【森本】 萩原さんがベンチャーキャピタルを設立された経緯からお聞かせ願えますか。
【萩原】 大学を卒業して最初に入社した会社が、「フォー・ユー」というベンチャー系の企業で、古本ショップを全国で店舗展開していた企業です。私はそこで、経営企画を担当して、リサイクルショップ、古着屋、飲食事業など、事業の多角化に取り組んでいました。そして、入社2年後に、「はなまる」という讃岐うどん店のチェーン展開をする会社に移ります。なぜ移ったかといいますと、「はなまる」はもともと「フォー・ユー」と資本提携していたグループ会社でした。「フォー・ユー」が讃岐うどん店のノウハウが分かってきた段階で、「はなまる」との提携を打ち切って、独自に讃岐うどん店のチェーン展開をするプランを打ち出したためです。私としては、それはあまりフェアなやり方ではないという思いがあって、社長にもそう主張をしたのですが、結局、「フォー・ユー」は讃岐うどんチェーンを始めました。私は、むしろ「はなまる」で事業拡大の仕事に取り組んだほうが魅力的ではないかと考えたわけです。
【森本】 それからまた2年後に、「リプライオリティ」という広告関係の会社に移られていますね。
【萩原】 はい。

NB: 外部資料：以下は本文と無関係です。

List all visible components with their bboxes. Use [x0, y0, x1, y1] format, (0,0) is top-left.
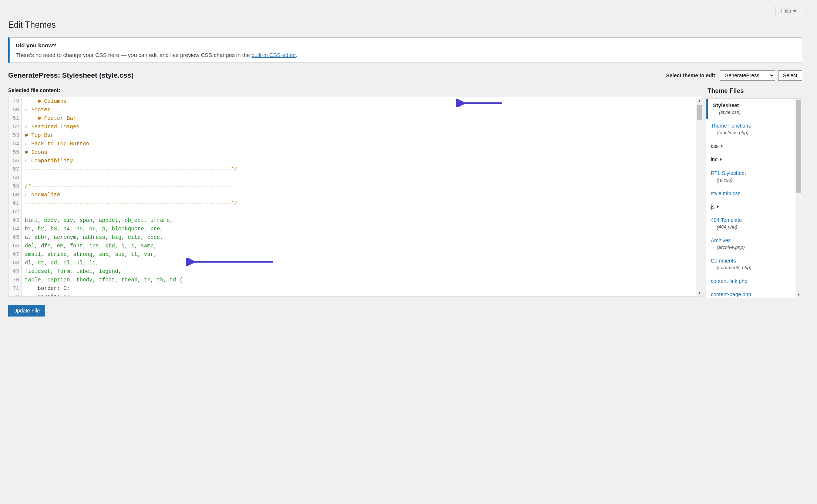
file-item[interactable]: style.min.css	[706, 187, 802, 200]
code-line[interactable]: ----------------------------------------…	[25, 165, 700, 174]
code-line[interactable]: ----------------------------------------…	[25, 199, 700, 208]
theme-files-label: Theme Files	[707, 87, 744, 95]
file-item[interactable]: inc	[706, 153, 802, 166]
page-title: Edit Themes	[8, 20, 802, 30]
code-editor[interactable]: 4950515253545556575859606162636465666768…	[8, 97, 703, 297]
file-item[interactable]: Stylesheet(style.css)	[706, 99, 802, 119]
code-line[interactable]: del, dfn, em, font, ins, kbd, q, s, samp…	[25, 242, 700, 250]
builtin-css-editor-link[interactable]: built-in CSS editor	[251, 52, 296, 58]
code-line[interactable]: h1, h2, h3, h4, h5, h6, p, blockquote, p…	[25, 225, 700, 233]
code-line[interactable]: border: 0;	[25, 284, 700, 293]
code-line[interactable]: # Back to Top Button	[25, 140, 700, 148]
file-heading: GeneratePress: Stylesheet (style.css)	[8, 71, 134, 80]
chevron-right-icon	[720, 158, 722, 161]
filelist-scrollbar[interactable]: ▲ ▼	[796, 99, 802, 298]
scroll-down-icon[interactable]: ▼	[696, 290, 703, 296]
chevron-down-icon	[793, 10, 797, 12]
scroll-thumb[interactable]	[796, 100, 801, 193]
code-line[interactable]: a, abbr, acronym, address, big, cite, co…	[25, 233, 700, 242]
code-line[interactable]: # Featured Images	[25, 123, 700, 131]
code-line[interactable]: dl, dt, dd, ol, ul, li,	[25, 259, 700, 267]
file-list: ▲ ▼ Stylesheet(style.css)Theme Functions…	[706, 98, 802, 298]
select-theme-label: Select theme to edit:	[666, 72, 717, 78]
scroll-thumb[interactable]	[697, 105, 702, 120]
code-line[interactable]	[25, 174, 700, 182]
code-line[interactable]: html, body, div, span, applet, object, i…	[25, 216, 700, 225]
code-line[interactable]: table, caption, tbody, tfoot, thead, tr,…	[25, 276, 700, 284]
help-label: Help	[781, 8, 791, 14]
code-line[interactable]: # Compatibility	[25, 157, 700, 165]
scroll-up-icon[interactable]: ▲	[696, 98, 703, 104]
select-button[interactable]: Select	[778, 70, 802, 81]
file-item[interactable]: RTL Stylesheet(rtl.css)	[706, 166, 802, 187]
theme-select[interactable]: GeneratePress	[720, 70, 775, 81]
code-line[interactable]: # Icons	[25, 148, 700, 157]
chevron-right-icon	[717, 205, 719, 209]
file-item[interactable]: Archives(archive.php)	[706, 234, 802, 254]
chevron-right-icon	[721, 144, 723, 148]
notice-heading: Did you know?	[16, 42, 796, 49]
file-item[interactable]: Theme Functions(functions.php)	[706, 119, 802, 139]
code-line[interactable]: # Top Bar	[25, 131, 700, 140]
notice-text: There's no need to change your CSS here …	[16, 52, 796, 58]
file-item[interactable]: Comments(comments.php)	[706, 254, 802, 274]
update-file-button[interactable]: Update File	[8, 305, 45, 317]
file-item[interactable]: 404 Template(404.php)	[706, 213, 802, 234]
help-tab[interactable]: Help	[776, 6, 802, 16]
code-line[interactable]: # Footer	[25, 106, 700, 114]
file-item[interactable]: content-link.php	[706, 274, 802, 288]
code-line[interactable]: small, strike, strong, sub, sup, tt, var…	[25, 250, 700, 259]
code-line[interactable]: /*--------------------------------------…	[25, 182, 700, 191]
scroll-down-icon[interactable]: ▼	[796, 291, 802, 298]
code-line[interactable]: # Normalize	[25, 191, 700, 199]
code-line[interactable]: # Columns	[25, 97, 700, 106]
file-item[interactable]: js	[706, 200, 802, 213]
file-item[interactable]: css	[706, 139, 802, 153]
code-line[interactable]: margin: 0;	[25, 293, 700, 296]
editor-scrollbar[interactable]: ▲ ▼	[696, 98, 703, 296]
file-item[interactable]: content-page.php	[706, 288, 802, 298]
selected-file-label: Selected file content:	[8, 87, 703, 93]
code-line[interactable]: fieldset, form, label, legend,	[25, 267, 700, 276]
info-notice: Did you know? There's no need to change …	[8, 37, 802, 63]
code-line[interactable]	[25, 208, 700, 216]
code-line[interactable]: # Footer Bar	[25, 114, 700, 123]
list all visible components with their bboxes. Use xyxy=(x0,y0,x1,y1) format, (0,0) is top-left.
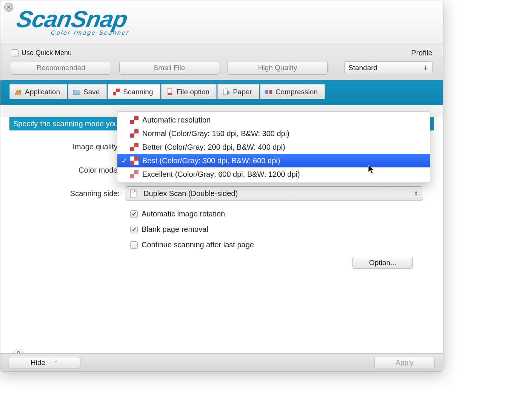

それまで、私は、経営企画のポジションにいましたので、経営企画の仕事なら、業種を問わなくてもまっとうできる自信がありました。転職に躊躇することはありませんでした。むしろ、それまでの飲食業とはまったく異なる事業を展開する企業であったことが、自分のキャリアを積むには、いい選択だったと思っています。
【森本】 「リプライオリティ」の魅力は何だったのですか。
【萩原】 実は、「はなまる」にいたとき、PR、広告宣伝にも多少関わっていまして、それも縁だったのですが、それよりも、「リプライオリティ」の事業を知ったとき、新鮮な驚きがあったのですね。それは、店舗の空いているスペースを使ったプロモーションというものですが、店舗の空きスペースを広告媒体として活用して、そこに情報誌を置いたりする商品情報の宣伝を行うビジネスなのです。要するに、スペースを提供する店舗にとっても、店舗スペースという媒体に冊子などを置いて広告活動を行う側にとっても収益に結びつけることが可能なビジネスです。これは活用の仕方によっては相当な事業価値が生み出せるのではないかと思いました。
【森本】 そういう経歴をもって独立されようとしたとき、どういうビジネスを始めようと考えられたのですか。
【萩原】 二つありまして、一つは、雑誌流通の変革のプラン。そして、もう一つはインターネットを使ったプロモーションです。国内の雑誌を含めた書籍の流通は、古くから固定された世界になっています。出版社と書店の間に取次店が入って流通形態を形成していますが、これを変えることができるのならビジネスチャンスが大きいと思いました。